Simants, who killed six Nebraskans in 1975, then was declared insane, will stay in custody

Simants, who killed six Nebraskans in 1975, then was declared insane, will stay in custody
Erwin Charles Simants

With a new judge, and for the first year without the only surviving member of the family he killed, it was decided Wednesday that Erwin Charles Simants will remain at the Lincoln Regional Center. Simants killed six members of the Kellie family in Sutherland on Oct. 18, 1975.

Simants, now 72, did not appear at his annual competency evaluation in Lincoln County District Court, where he was tried once for the murders and found guilty, only to appeal, be retried in Lancaster County and found not guilty by reason of insanity. His yearly hearings are required by state statute, and he’s waived his appearance for years.

On Wednesday, County Attorney Rebecca Harling gave an update.

“Pretty much, we’re at status quo,” she said.

Simants remains in a residential transition unit at the facility Lincoln. He never leaves unless accompanied by a relative or staff members, Harling said.

When Simants does leave, law enforcement is always notified.

“He continues to exhibit exemplary behavior,” said Simants’ defense lawyer, Robert Lindemeier.

District Judge Michael Piccolo said he spent “considerable time” on Tuesday reading Simants’ case. Piccolo replaced Judge Donald Rowlands last week. Rowlands presided over the annual hearings before his retirement in late July.

“The defendant is still mentally ill and dangerous,” Piccolo said.

He ordered that Simants stay in the Lincoln Regional Center unless he leaves for medical reasons, outings with staff at the facility or visits with one niece.

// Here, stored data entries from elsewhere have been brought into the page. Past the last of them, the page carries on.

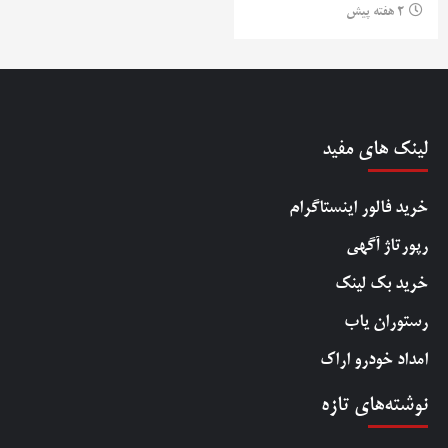
2 هفته پیش
لینک های مفید
خرید فالور اینستاگرام
رپورتاژ آگهی
خرید بک لینک
رستوران یاب
امداد خودرو اراک
نوشته‌های تازه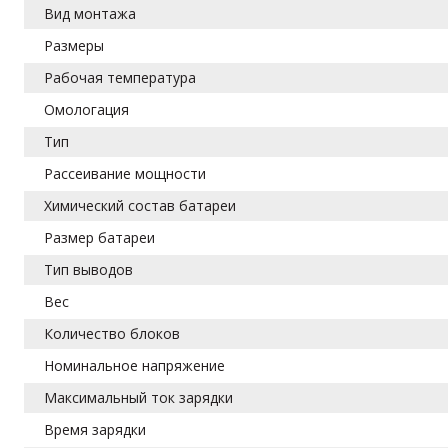
Вид монтажа
Размеры
Рабочая температура
Омологация
Тип
Рассеивание мощности
Химический состав батареи
Размер батареи
Тип выводов
Вес
Количество блоков
Номинальное напряжение
Максимальный ток зарядки
Время зарядки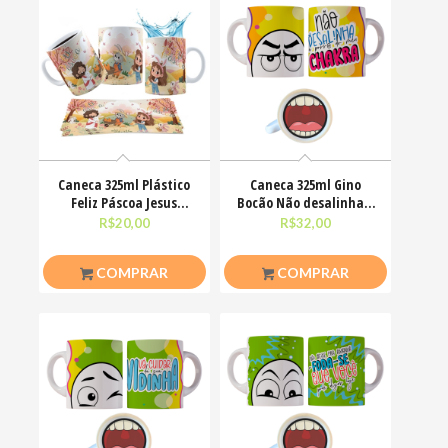
Caneca 325ml Plástico
Caneca 325ml Gino
Feliz Páscoa Jesus
Bocão Não desalinha a
Cristo Coelhinhos
porra do meu chakra
R$
20,00
R$
32,00
COMPRAR
COMPRAR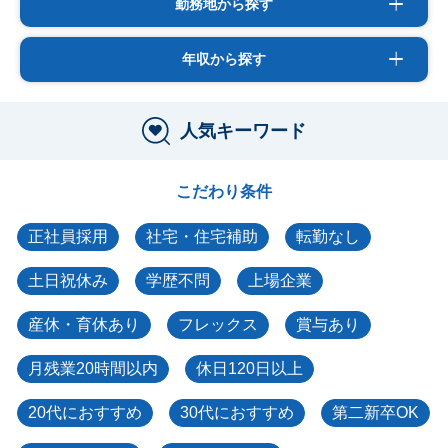
勤務地から探す
年収から探す
人気キーワード
こだわり条件
正社員採用
社宅・住宅補助
転勤なし
土日祝休み
学歴不問
上場企業
産休・育休あり
フレックス
賞与あり
月残業20時間以内
休日120日以上
20代におすすめ
30代におすすめ
第二新卒OK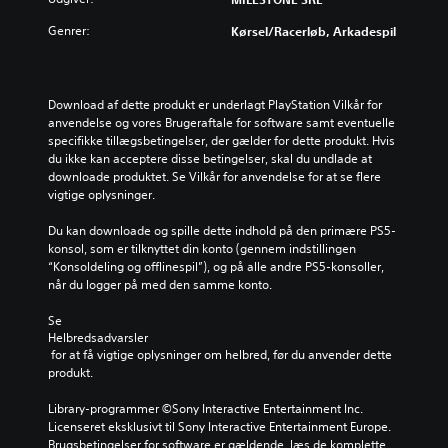
d
a
f
e
u
n
Genrer:
o
Kørsel/racerløb, Arkadespil
u
c
æ
r
d
e
n
i
e
r
d
n
n
e
r
d
Download af dette produkt er underlagt PlayStation Vilkår for 
u
d
e
i
anvendelse og vores Brugeraftale for software samt eventuelle 
n
e
k
v
specifikke tillægsbetingelser, der gælder for dette produkt. Hvis 
d
t
o
i
du ikke kan acceptere disse betingelser, skal du undlade at 
e
o
n
d
downloade produktet. Se Vilkår for anvendelse for at se flere 
r
v
t
u
vigtige oplysninger.
t
e
r
e
e
r
o
l
Du kan downloade og spille dette indhold på den primære PS5-
k
o
l
l
konsol, som er tilknyttet din konto (gennem indstillingen 
s
r
f
e
“Konsoldeling og offlinespil”), og på alle andre PS5-konsoller, 
t
d
u
l
når du logger på med den samme konto.
e
n
n
y
r
e
k
d
Se 
,
d
t
s
Helbredsadvarsler
f
e
i
 for at få vigtige oplysninger om helbred, før du anvender dette 
t
o
n
o
produkt.
y
r
i
n
r
d
v
e
Library-programmer ©Sony Interactive Entertainment Inc. 
k
i
e
r
Licenseret eksklusivt til Sony Interactive Entertainment Europe. 
e
s
a
n
Brugsbetingelser for software er gældende, læs de komplette 
r
p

The last surviving Kellie family member, Audrey Brown, had attended almost every one of the annual hearings. When Simants was 29, he killed her parents, Henry and Audrey Marie Kellie; their son David, 32; and the Kellies’ three grandchildren Florence, 10, Deanna, 7, and Daniel, 5, in the Kellies’ home.

Simants was the neighbor’s relative, had done work for the Kellie family and was paying off a debt to Henry Kellie for bail money, Brown’s daughters said.

Audrey Brown died April 30. Less than two months later, Rowlands — who had said that as long as he was on the bench, Simants would remain in Lincoln — announced his retirement.

But in Audrey’s place on Wednesday came her husband, Melvin Brown, daughters Sylvia Hansen and Karla Downey, and relatives from Colorado.

“When people are afraid of the boogeyman, the boogeyman doesn’t really have a face,” Downey said. “Our boogeyman has a face. And a name.”